Une vérité scientifique bénéficie d’une espérance de vie d’une dizaine d’années.

Mais la pire des bêtises, c’est de se croire intelligent. D’un autre côté, un esprit qui s’avouerait constamment qu’il est dans le flou, dans le doute verserait dans l’autre extrême presque aussi bête que le premier.

Ce qui a manqué le plus pendant des siècles, l’information, nous en sommes aujourd’hui submergés.

A l’université, la plupart des philosophes ne font jamais de philosophie, mais uniquement de l’histoire de la philosophie. « Platon a dit ceci…. ». Sinon ils révéleraient leur connerie.

Lacan disait que lorsqu’on psychanalyse un con, il devient méchant parce qu’il prend conscience de son insuffisance.

La démesure

Les psychologues sont obsédés par la passion de la mesure. C’est une malédiction car ça évite d’avoir des idées. A quand remonte la dernière création en manière de psychologie ? Il y a 70 ans peut-être… (C5s: autre biais ??)

Quelque uns de mes collègues les plus âgés ont tenté de mixer la psychanalyse et le marxisme. Si vous persistez aujourd’hui là-dedans alors que vous a démontré que la psychanalyse est morte et que le marxisme est une catastrophe, là on peut dire que vous êtes con.

La démocratie réelle, directe existe enfin grâce aux réseaux sociaux. Le peuple y bénéficie d’une parole équivalente à celle de n’importe qui. Par contre on n’avait pas imaginé qu’en mettant en œuvre cette démocratie directe, on allait faire apparaître la connerie des ¾ de ses utilisateurs.

Une émotion, c’est de l’intelligence compactée.

Plus vous êtes intelligent, plus vous êtes capable d’émotions complexes. Il faut arrêter d’opposer l’émotion et l’intelligence !

Les gens ne sont pas plus cons qu’avant, ils le sont même plutôt moins, mais cela se voit davantage.

Stacey Callahan et l’acceptation (Professeure de psychologie clinique et psychopathologie à Toulouse)

L’acceptation de soi fut surtout mise en avant par Albert Ellis. Il a été inspiré par des philosophes stoïciens (Sénèque…).

Nos actions ne définissent pas notre identité. Faire une connerie n’équivaut pas à être un « con ». Sauf si l’on ne sait pas s’excuser sincèrement. Même si s’excuser nous met sur un chemin le plus souvent inconnu.

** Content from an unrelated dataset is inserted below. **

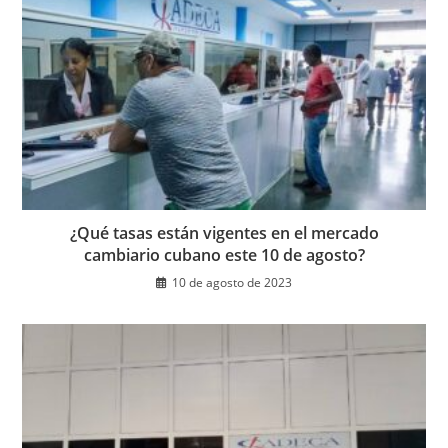
¿Qué tasas están vigentes en el mercado
cambiario cubano este 10 de agosto?
10 de agosto de 2023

Accepter notre connerie nous permet non seulement de les dépasser mais d’apprendre auprès d’elles. Apprendre à nous accepter, apprendre à être authentique.

Attention, car l’acceptation de soi (ACT et mindfulness) est parfois confondue à tort avec l’estime de soi, qui dans sa définition originale, s’appuie fortement sur la notion de performance et qui s’avère très instable avec le temps. Par ailleurs, l’acceptation peut se voir confondue avec la résignation, la passivité. L’acceptation ne propose pas de nier nos déficiences mais au contraire de les accepter, et de les faire progresser.

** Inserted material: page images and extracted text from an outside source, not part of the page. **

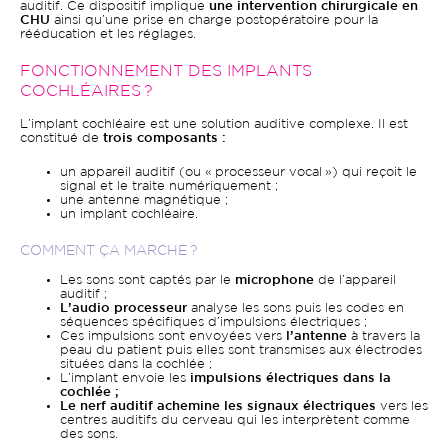
auditif. Ce dispositif implique
une intervention chirurgicale en
CHU
ainsi qu’une prise en charge postopératoire pour la
rééducation et les réglages.
FONCTIONNEMENT DES IMPLANTS
COCHLÉAIRES ?
L’implant cochléaire est une solution auditive complexe. Il est
constitué de
trois composants :
un appareil auditif (ou « processeur vocal ») qui reçoit le
signal et le traite numériquement ;
une antenne magnétique ;
un implant cochléaire.
COMMENT ÇA MARCHE ?
Les sons sont captés par le
microphone
de l’appareil
auditif ;
L’audio processeur
analyse les sons puis les codes en
séquences spécifiques d’impulsions électriques ;
Ces impulsions sont envoyées vers
l’antenne
à travers la
peau du patient puis elles sont transmises aux électrodes
situées dans la cochlée ;
L’implant envoie les
impulsions électriques dans la
cochlée ;
Le nerf auditif achemine les signaux électriques
vers les
centres auditifs du cerveau qui les interprètent comme
des sons.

Conclusion C5s sur la connerie

Le bénéfice du doute semble générer 20 ans entre un modèle innovant publié et sa reconnaissance et bien plus pour son application fonctionnelle. La science demande de la patience.

Un condensé merveilleux de vérités (valables uniquement 10 ans ), d’idées, de cognitions, d’informations mais aussi de biais … et donc peut-être quelques conneries. Pour reprendre le concept de la liste dans l’introduction de Jean Cottraux, à chacun d’estimer ou pas les cons. L’essentiel pour le lecteur étant d’être demain un peu moins con.